Our benchmark comprises two subtasks: Language Model Retrieval and Image Style Transfer Model Retrieval.

Task A

Subtask A: Pre-trained BERT Model Retrieval

Retrieve and rank the most appropriate pre-trained BERT models for specific text classification tasks based on their expected downstream F1 performance.


1. Problem Definition

The core objective is to map a given classification task to the most effective pre-trained model from a defined candidate pool.

  • Input: Training and validation data for a given classification task (provided as text and label pairs).
  • Output: A ranked list of candidate pre-trained BERT models, sorted in descending order based on their expected F1 Score on an unseen test set.

Participant Methodology

Participants may choose whether or not to actually fine-tune the candidate models on the provided training/validation sets to determine their rankings. However, the chosen methodology must be clearly stated in the participant's working notes/paper.


2. Dataset Information

In the context of this retrieval task, "queries" represent downstream tasks, and "retrieval targets" represent the pre-trained models.

Queries

Text classification tasks, represented by text/label pairs.

Task Criticality

Every task is additionally labeled with a criticality tier, which determines how much the model performance varies across the different candidate models for that specific task.

  • Low Criticality
  • Medium Criticality
  • High Criticality

Retrieval Targets

A candidate pool of pre-trained BERT models.

Available Data Splits

  • Characteristics: 100 distinct synthetic text classification tasks generated by LLMs.
  • Available Data: Participants have full access to the training data, validation data, and test data (each with text/label pairs) for each task.
  • Ground Truth: The F1 Score of every candidate BERT model (after fine-tuning using the training/validation set and evaluating on the test set) is provided, allowing participants to train their retrieval/ranking systems.
  • Characteristics: 48 real-world classification tasks sourced from Hugging Face.
  • Available Data: Participants only have access to the training and validation data (text/label pairs). The test data is hidden.
  • Objective: For each test query, participants must submit a ranked list of candidate models based on their predicted F1 score on the hidden test data.
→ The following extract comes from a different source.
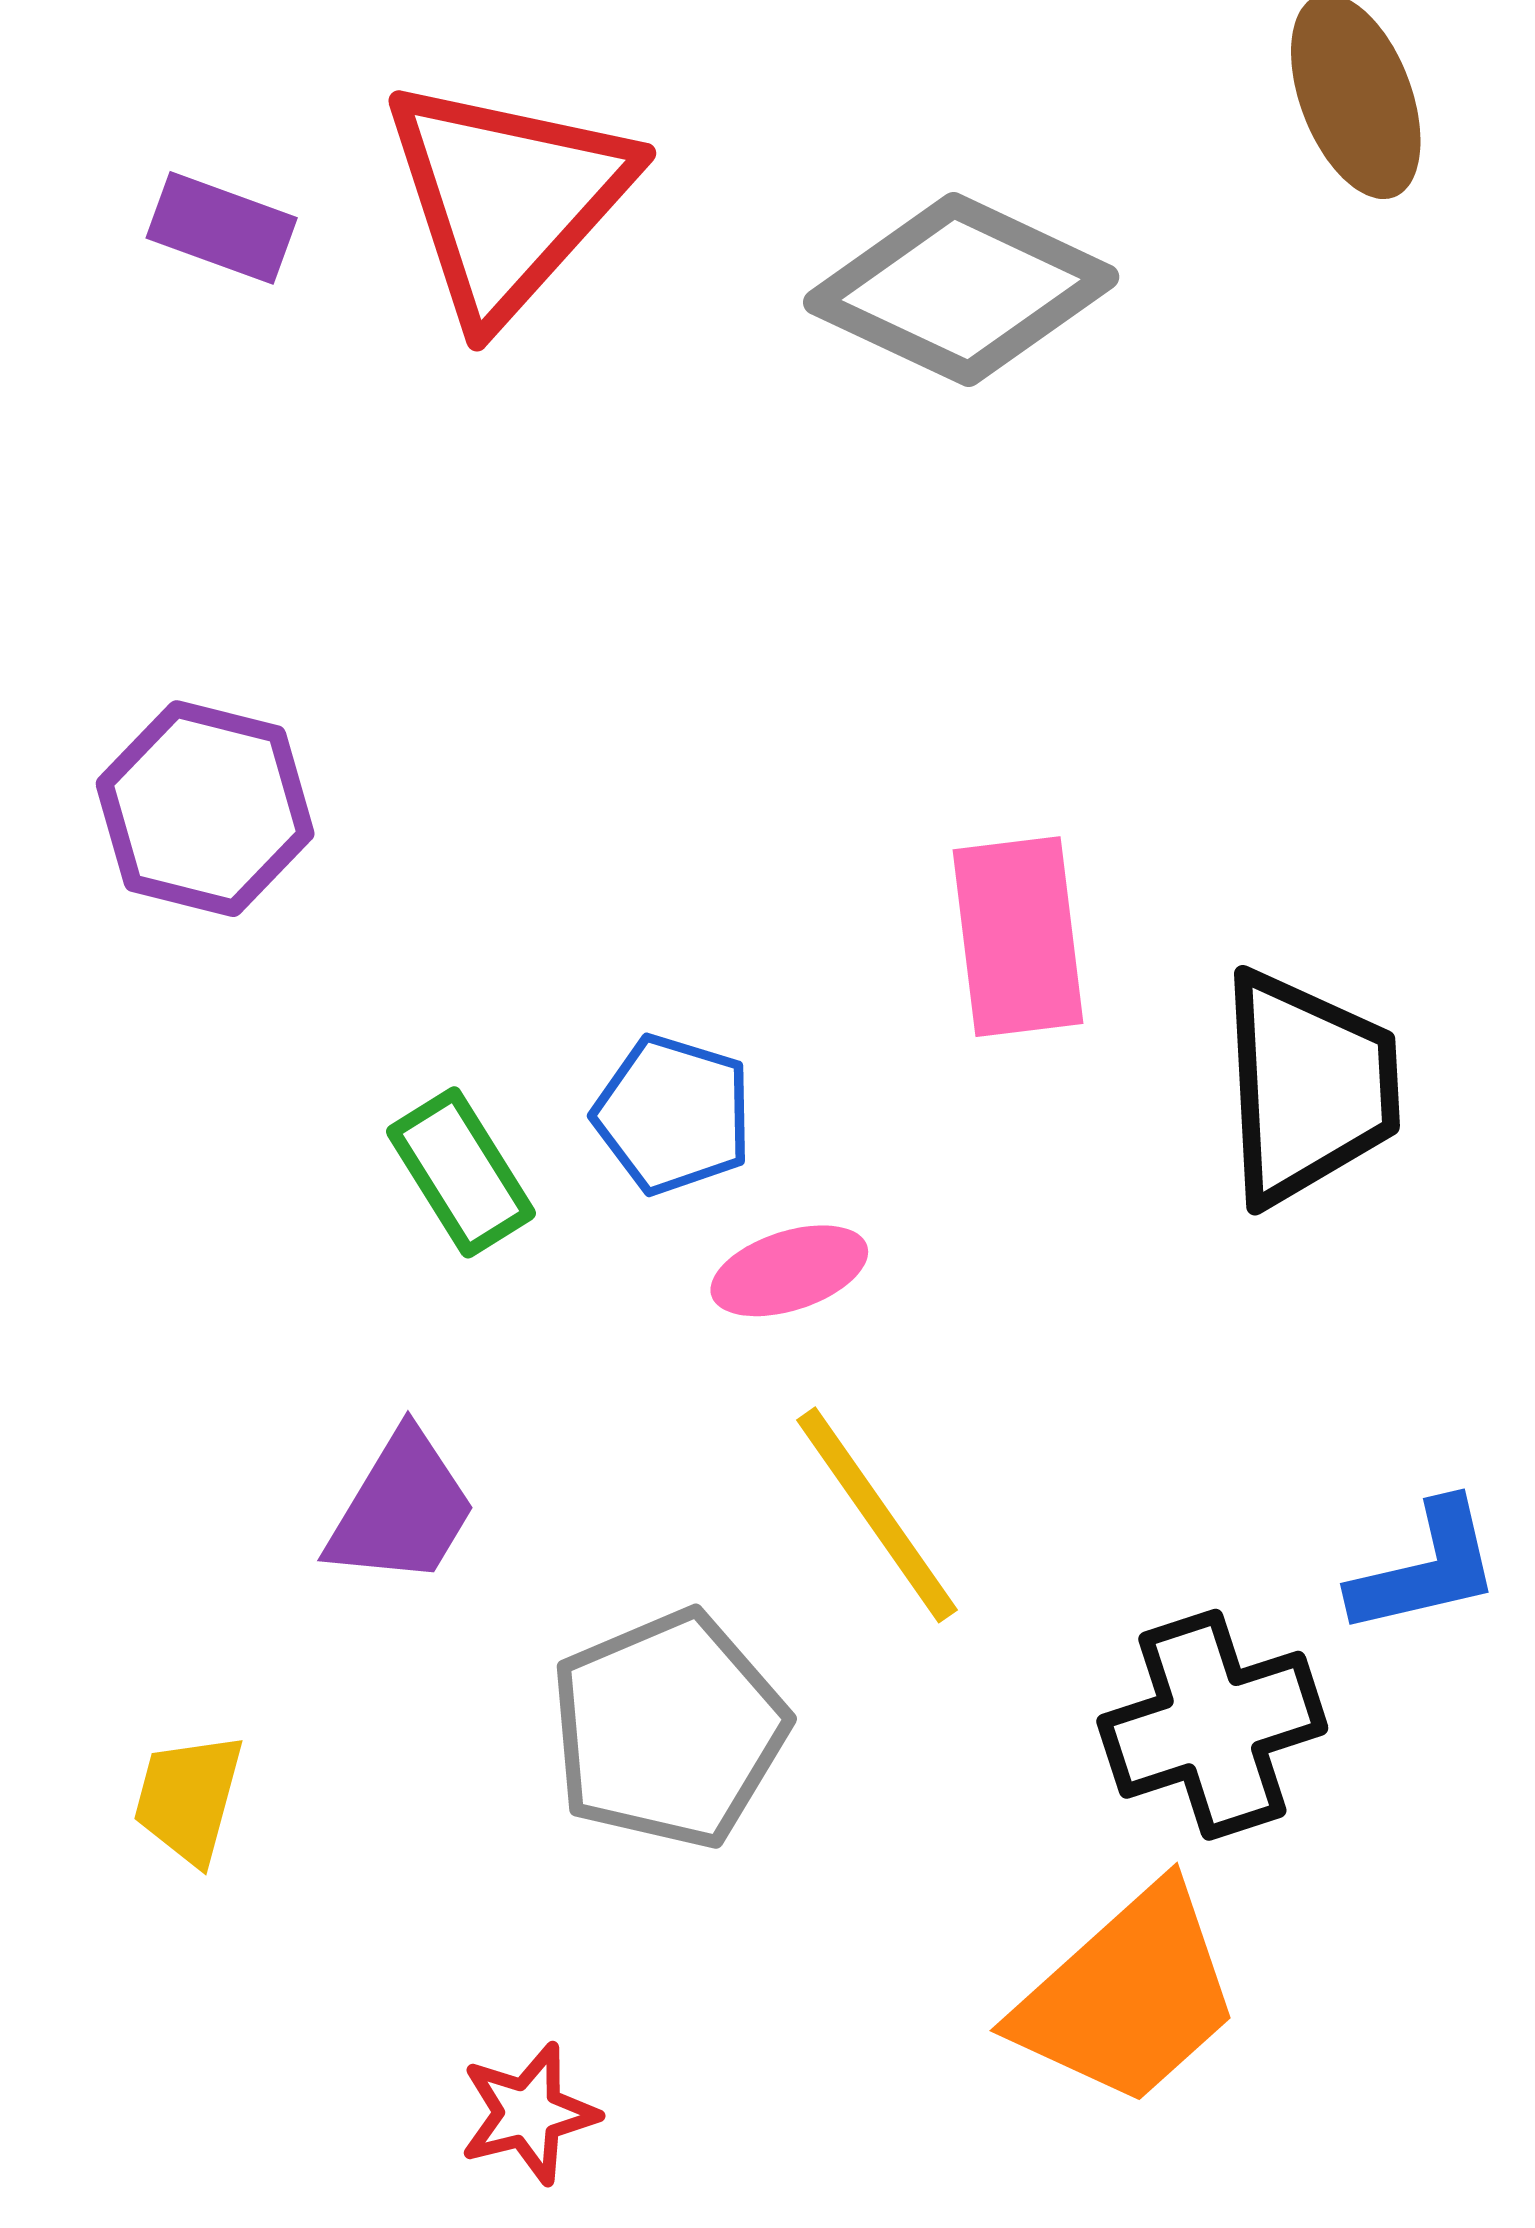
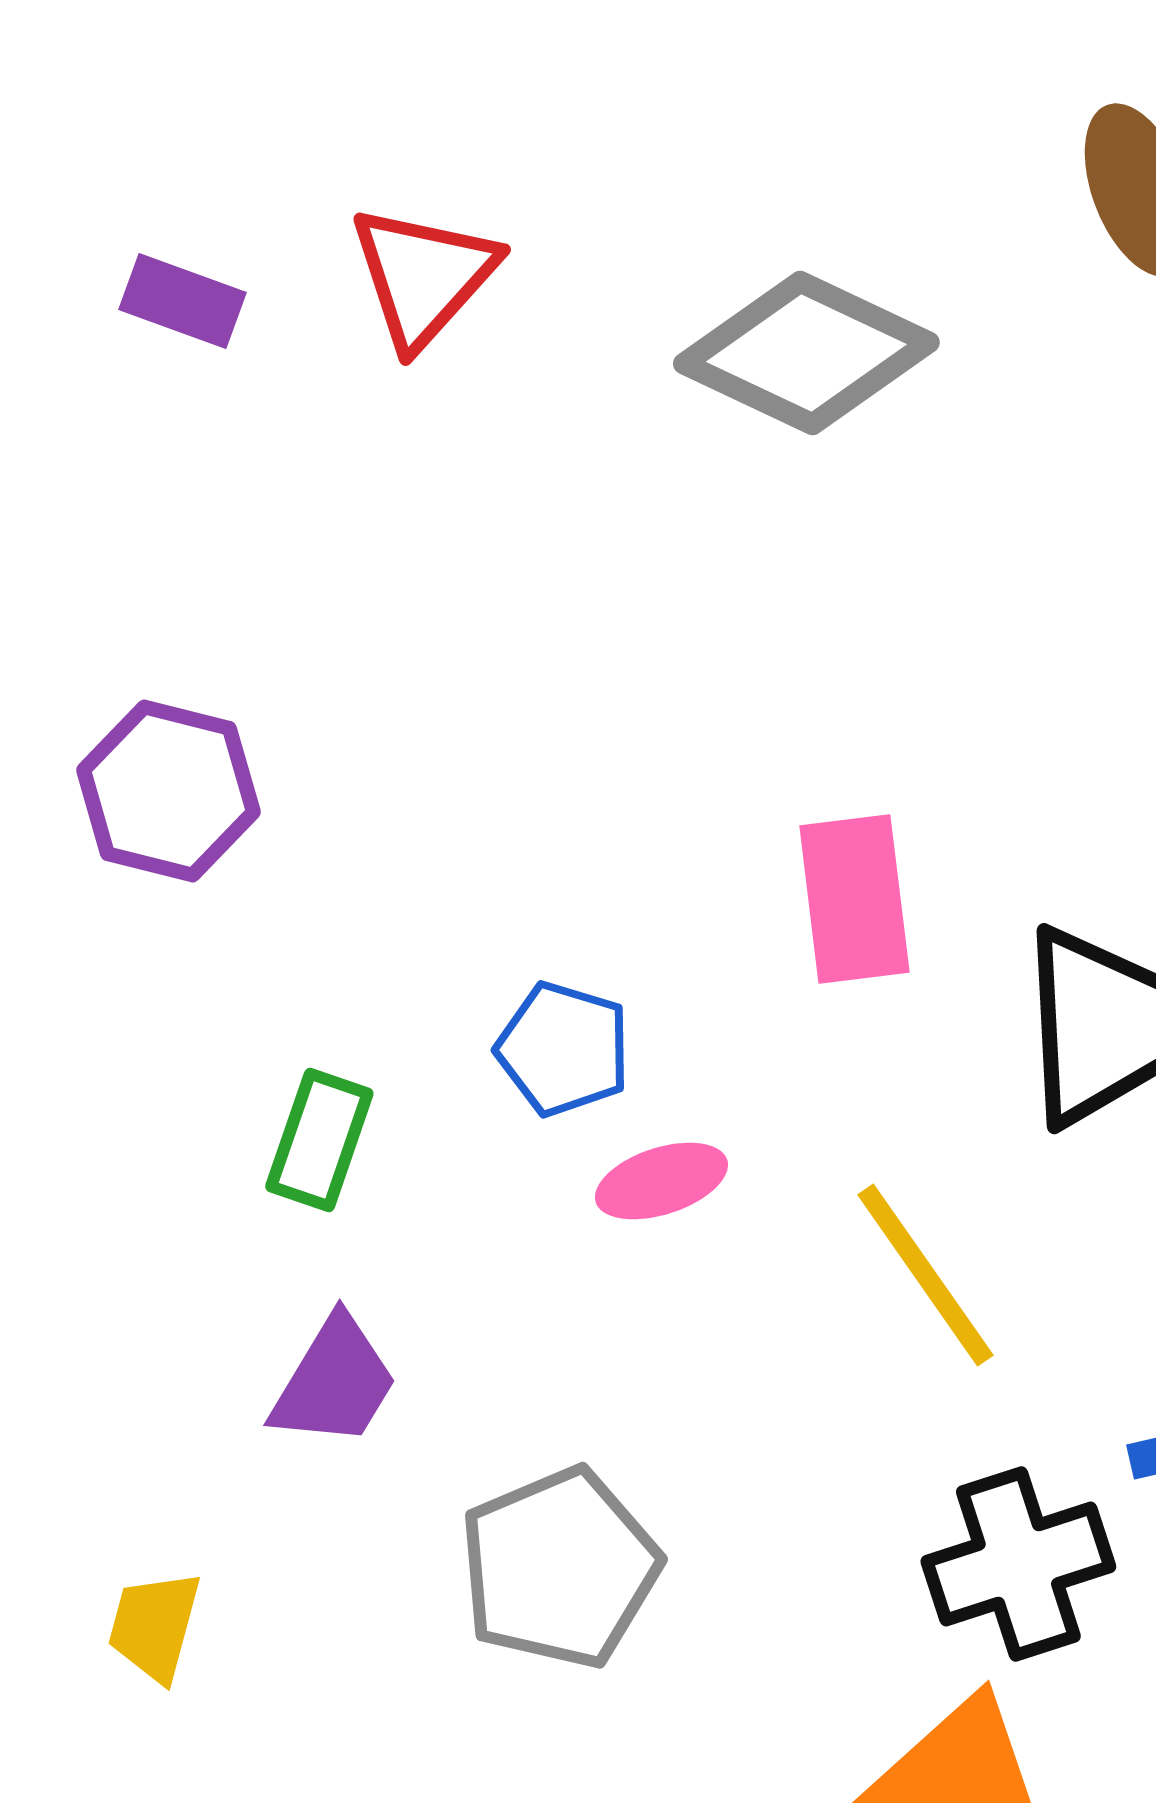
red triangle: (507, 198) -> (423, 276), size x0.7
green rectangle: (461, 1172) -> (319, 1140), moved, turned 51
yellow line: (877, 1515) -> (925, 1275), moved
How the dataset was created

For each task, we fine-tuned every candidate model on the training set and used early stopping on the validation set when validation loss did not improve for 10 epochs.

Training setup

  • Learning rate: 2e-5
  • Weight decay: 0.01
  • Optimizer: AdamW
  • Maximum epochs: 1000
  • Early-stopping patience: 10
  • Batch size: 16

3. Evaluation

System submissions will be evaluated as a standard ranking task using graded relevance scores.

Evaluation Metric

Submissions will be evaluated using nDCG@1,3,5

\[\text{nDCG}_k = \frac{\text{DCG}_k}{\text{IDCG}_k}\]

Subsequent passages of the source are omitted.